A number of disruptive competitors are moving quickly to provide patients with a more consumer-centric experience, often without leaving the comfort of their homes. One Medical offers 24/7 access to care through a video chat and same-day appointments for primary care, partners with numerous health systems, and will soon be available in 21 markets. Luna provides at-home, app-based therapy services, and is working with several health systems to achieve its aspiration to be the DoorDash of its industry. Solis Mammography offers patients online scheduling, state-of-the-art, 3D mammography technology, and results within 48 hours—and is currently partnering with at least 10 leading health systems.

Each of these companies’ websites immediately directs visitors to schedule an appointment—often within 24 hours—or sign up for a care plan, with none of the often-confusing provider search features that can still be found on the home pages of many health systems. And each of these companies is designing their healthcare experience with the expectation that much of the care experience will be delivered virtually or in their patients’ homes.

Bundled Visits

Every day, there are more than 100,000 patient visits in the United States that are part of mostly standardized bundles of care. While providers often require patients to attend multiple appointments, the bundles can be designed to take place in a single, coordinated visit.

What if a cardiac patient returning for a follow-up visit can arrive at a clinic, get their blood drawn, take a stress test and have an echocardiogram, eat a heart-healthy lunch, meet with their cardiologist—who has all the information from their tests—and walk out with an updated treatment plan, a list of healthy foods, and their updated prescriptions? And what if the patient can arrange the entire visit from a single interaction with a patient access contact center?

Yet moving away from longstanding, provider-centric workflows can be difficult. Not long ago, I sat across the table from a CEO who expressed frustration that despite relocating a mammography suite into his women’s health clinic, his wife still had to schedule two different appointments for a checkup. The team blamed it on their electronic medical records, and said they would look for ways to resolve it in the future. And yet, their competitor’s clinic down the street was already providing an integrated, annual women’s health check in one visit—with lab, mammography, pap smear, and physician visit combined!
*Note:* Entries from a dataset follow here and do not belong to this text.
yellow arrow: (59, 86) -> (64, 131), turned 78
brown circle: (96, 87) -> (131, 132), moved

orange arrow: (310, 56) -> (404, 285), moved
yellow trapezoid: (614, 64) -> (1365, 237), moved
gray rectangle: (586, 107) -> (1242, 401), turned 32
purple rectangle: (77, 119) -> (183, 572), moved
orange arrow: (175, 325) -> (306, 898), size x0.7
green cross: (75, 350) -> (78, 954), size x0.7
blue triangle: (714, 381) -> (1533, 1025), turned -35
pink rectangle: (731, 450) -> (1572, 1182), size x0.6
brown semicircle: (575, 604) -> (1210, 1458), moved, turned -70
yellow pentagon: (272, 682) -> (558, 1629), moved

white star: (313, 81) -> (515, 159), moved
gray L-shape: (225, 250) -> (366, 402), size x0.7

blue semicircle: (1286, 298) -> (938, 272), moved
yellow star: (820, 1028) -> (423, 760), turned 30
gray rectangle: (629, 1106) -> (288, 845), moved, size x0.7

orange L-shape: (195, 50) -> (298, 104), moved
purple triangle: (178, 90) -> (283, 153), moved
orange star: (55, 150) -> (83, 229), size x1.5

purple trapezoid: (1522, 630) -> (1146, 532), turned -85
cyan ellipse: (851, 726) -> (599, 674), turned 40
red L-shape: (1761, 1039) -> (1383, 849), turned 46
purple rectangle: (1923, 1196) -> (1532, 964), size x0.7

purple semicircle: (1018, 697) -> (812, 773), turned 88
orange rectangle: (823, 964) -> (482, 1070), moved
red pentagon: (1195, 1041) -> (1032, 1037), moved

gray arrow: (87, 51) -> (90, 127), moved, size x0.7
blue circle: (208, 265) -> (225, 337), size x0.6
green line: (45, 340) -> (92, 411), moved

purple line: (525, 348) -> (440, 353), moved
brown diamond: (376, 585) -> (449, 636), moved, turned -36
One example of a company bringing a bundled approach to access is Signify Health. Their home-based health evaluation visits connect clinicians to Medicare Advantage and Medicaid plan members in order to create a complete view of their health. They identify and address risk and quality gaps in care through workflow that are designed to evaluate health conditions, observe social and care-based needs, and deliver diagnostic and screening services in a single visit. In addition, they deliver these services at a cost for payers that is significantly lower than a comparable set of services from most health systems.

Conclusion: Taking Action

Providers intent on delivering meaningful, patient-centered access to care must be prepared to build a seamless experience for patients from the time they reach out to schedule their first appointment to the time their “visit” is complete. Unfortunately, incremental solutions, while beneficial, are often a Band-Aid on larger, and existential, patient access problems.

Today’s disruptive competitors are digital natives and built-to-scale, and if they are not competing with you yet, they will be soon. How will your patient access stack up against them?